== EXERCISE DIRECTIONS ==
In the records that come next, find every line with "suplementos". Return those lines.
***** MATERIAL SHOWN
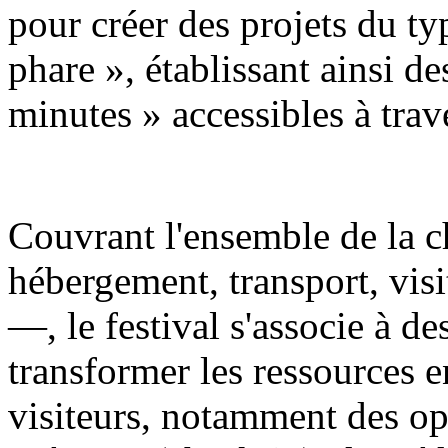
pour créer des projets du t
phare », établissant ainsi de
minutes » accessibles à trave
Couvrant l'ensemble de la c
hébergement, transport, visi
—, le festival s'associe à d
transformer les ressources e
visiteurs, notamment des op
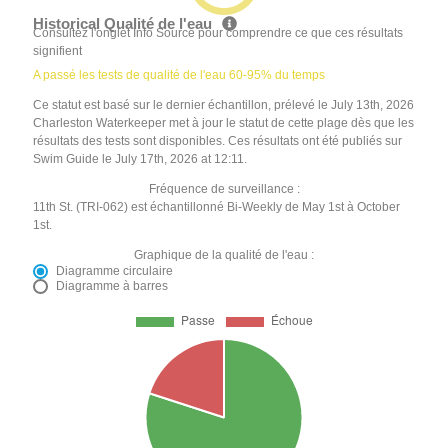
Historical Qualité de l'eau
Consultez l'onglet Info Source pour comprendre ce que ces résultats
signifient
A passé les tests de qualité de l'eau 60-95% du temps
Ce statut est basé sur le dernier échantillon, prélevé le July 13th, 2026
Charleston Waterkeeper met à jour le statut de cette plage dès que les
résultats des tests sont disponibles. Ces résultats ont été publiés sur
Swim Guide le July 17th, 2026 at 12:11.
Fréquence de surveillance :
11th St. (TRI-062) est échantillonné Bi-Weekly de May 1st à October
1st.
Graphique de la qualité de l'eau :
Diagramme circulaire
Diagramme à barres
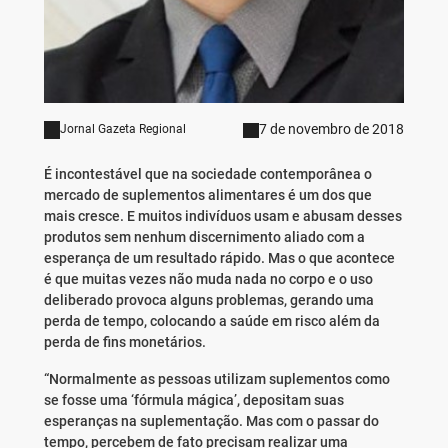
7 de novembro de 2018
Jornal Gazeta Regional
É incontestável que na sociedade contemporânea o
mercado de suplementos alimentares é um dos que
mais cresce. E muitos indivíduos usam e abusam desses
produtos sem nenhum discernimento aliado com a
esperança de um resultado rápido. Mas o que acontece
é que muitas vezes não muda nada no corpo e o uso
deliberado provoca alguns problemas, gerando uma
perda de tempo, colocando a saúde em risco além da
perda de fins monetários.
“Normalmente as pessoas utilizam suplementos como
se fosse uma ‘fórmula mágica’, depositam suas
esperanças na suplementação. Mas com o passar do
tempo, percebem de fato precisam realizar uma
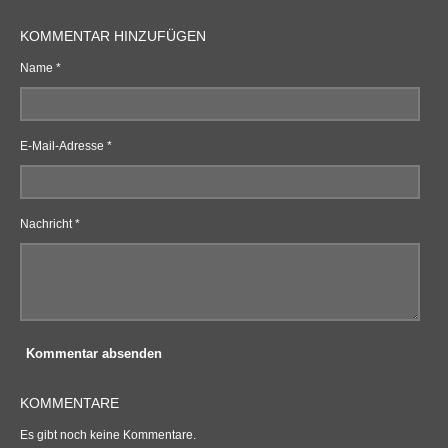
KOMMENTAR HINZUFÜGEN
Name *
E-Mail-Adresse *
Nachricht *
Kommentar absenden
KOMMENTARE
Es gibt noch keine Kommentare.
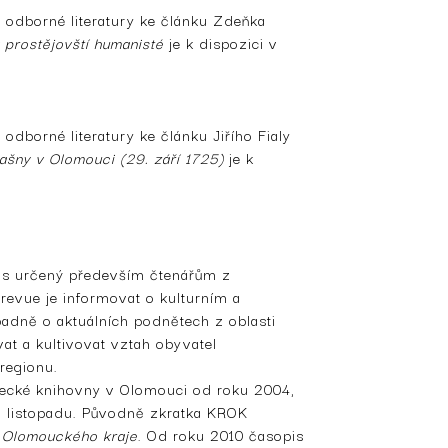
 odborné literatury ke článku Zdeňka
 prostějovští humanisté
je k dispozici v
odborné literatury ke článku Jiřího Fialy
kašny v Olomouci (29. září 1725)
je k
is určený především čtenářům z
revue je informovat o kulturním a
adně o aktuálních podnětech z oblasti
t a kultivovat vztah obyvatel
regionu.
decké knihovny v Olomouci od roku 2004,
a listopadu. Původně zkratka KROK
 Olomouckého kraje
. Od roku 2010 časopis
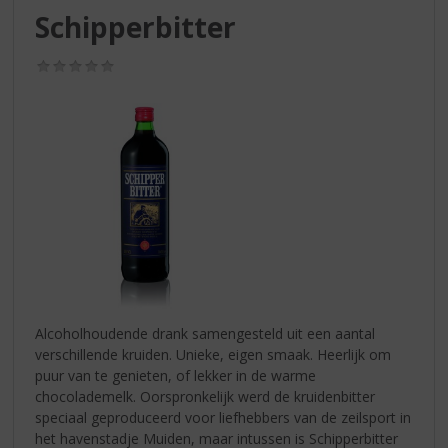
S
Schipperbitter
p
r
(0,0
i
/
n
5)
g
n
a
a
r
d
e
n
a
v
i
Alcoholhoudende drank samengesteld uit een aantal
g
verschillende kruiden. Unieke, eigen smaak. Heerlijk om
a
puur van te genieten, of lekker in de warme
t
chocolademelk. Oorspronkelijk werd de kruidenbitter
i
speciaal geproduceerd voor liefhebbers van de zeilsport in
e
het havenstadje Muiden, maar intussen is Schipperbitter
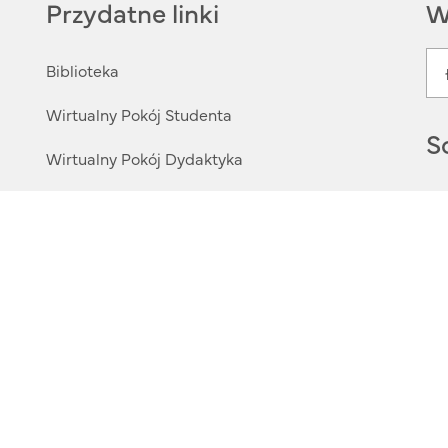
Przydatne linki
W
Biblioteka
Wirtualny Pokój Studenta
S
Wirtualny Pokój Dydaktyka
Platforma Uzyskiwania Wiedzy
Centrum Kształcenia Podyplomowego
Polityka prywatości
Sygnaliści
**********
== ANSWER SECTION ==
mercado de suplementos alimentares é um dos que
“Normalmente as pessoas utilizam suplementos como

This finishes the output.